It is widely accepted that many state and non-state adversaries are approaching technical parity with United States military. This is especially the case where commercial research and development produces militarily useful technologies such as cyber, robotics, and drones. (The Operational Environment and the Changing Character of Future Warfare, 2017) The global diffusion of technology has reduced the cost of entry barrier to technological warfare. In fact, in many areas, commercial research budgets far exceed DoD expenditures. Often when the DoD does develop technological “things”, the duration of advantage often quickly erodes as technology is the easiest thing to copy.
Technological overmatch is still achievable in the time domain by creating a faster process to ingest and operationalize new technologies from anywhere. The hardest thing for U.S. adversaries to duplicate is the integration of advanced technologies with skilled soldiers and well-trained teams. Investing in an advanced process to operationalize technology will produce an enduring source of overmatch versus purely creating technological “things.” Succinctly stated: “Process over Platforms.” (Martin & FitzGerald, 2013)

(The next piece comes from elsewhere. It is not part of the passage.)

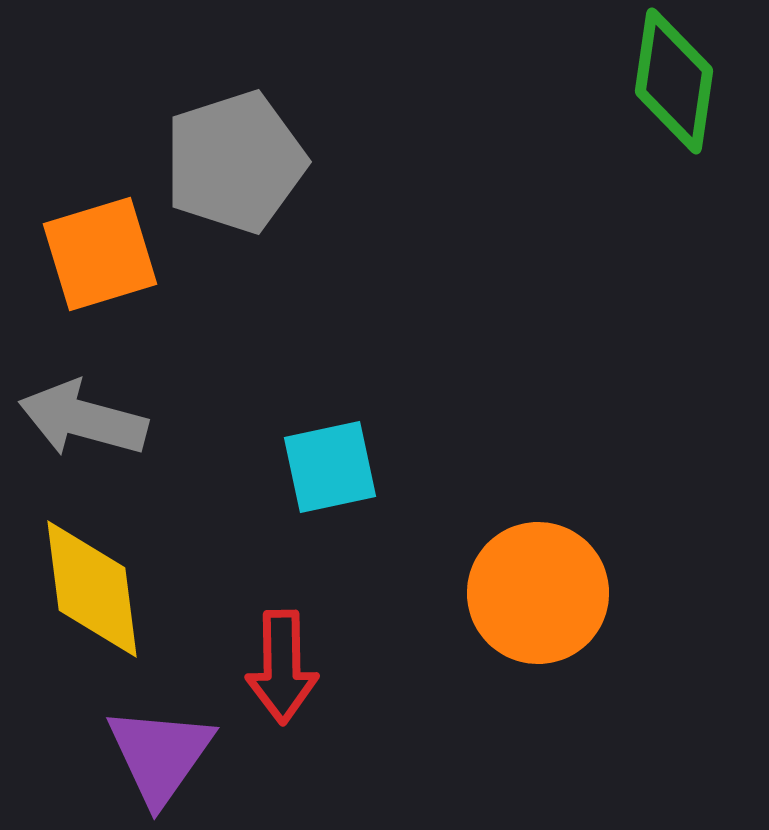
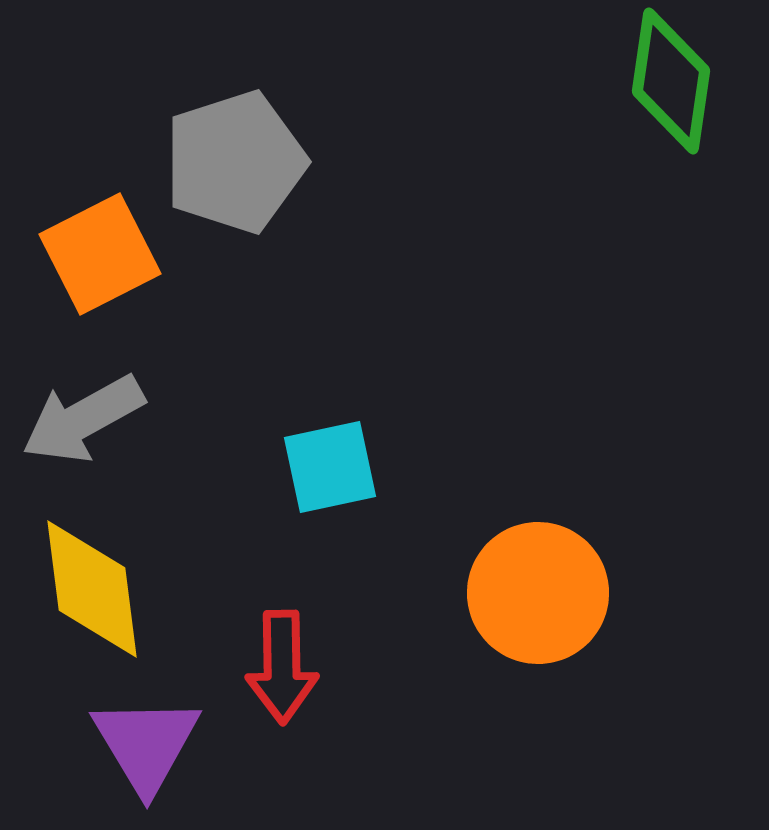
green diamond: moved 3 px left
orange square: rotated 10 degrees counterclockwise
gray arrow: rotated 44 degrees counterclockwise
purple triangle: moved 14 px left, 11 px up; rotated 6 degrees counterclockwise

Early Synthetic Prototyping
Early Synthetic Prototyping (ESP) is an effort to construct a physics-based game environment to rapidly assess how technologies might be employed on the battlefield. ESP is presently led and funded by the Army Capabilities and Integration Center (ARCIC) and supported by U.S. Army Research, Development and Engineering Command (RDECOM) labs. The first effort is a small unit first person shooter entitled Operation Overmatch. The bulk of this paper will focus on Operation Overmatch. Operation Overmatch is currently at an alpha stage at the time of this writing and expected to be production-ready by October of 2019. There is a lot of challenging research that needs to be performed to integrate ESP in systems engineering processes, especially in the area of data analytics.
ESP is envisioned to be a persistent game network that allows Soldiers to play scenarios and provide experiential feedback to concept and capability developers. Soldier assessment from the game environment will be used to inform materiel tradespace exploration while simultaneously assessing force employment and force design development. ESP will greatly enhance the communications between engineers and Soldiers. Engineers often lack a deep understanding of how new materiel may be used and what performance is needed. At the same time, Soldiers gain an early understanding of potential new technologies for the U.S. Army and how a future enemy might exploit the same. Here’s how the process might work:
First, concept and capability developers, as well as scientists and engineers from across the Army will postulate various force employment, force design, and materiel capability theses. These ideas are then modeled in the game environment with an appropriate amount of physics rigor. Scenarios are created that specifically address what the Army wants to learn about the postulated solutions. For example, the Army may want to explore how future platoons should be equipped and employed in an airfield seizure against a near-peer threat.
Next, the game is distributed to Soldiers across the Army (presently over Steam, a digital gaming distribution platform developed by Valve Corporation) and they are able to learn how to use and modify the equipment in single-player missions before engaging in multi-player scenarios against other Soldiers. Some Soldiers will play as an opposing force using emerging threat platforms and some will play as the U.S. player. Following each scenario, the players are able to provide feedback about what they liked/disliked and provide recommendations. Additionally, the game server will collect game data for analysis. This process is intended to repeat continuously with changing equipment, scenarios, organization, goals, rules, and objectives.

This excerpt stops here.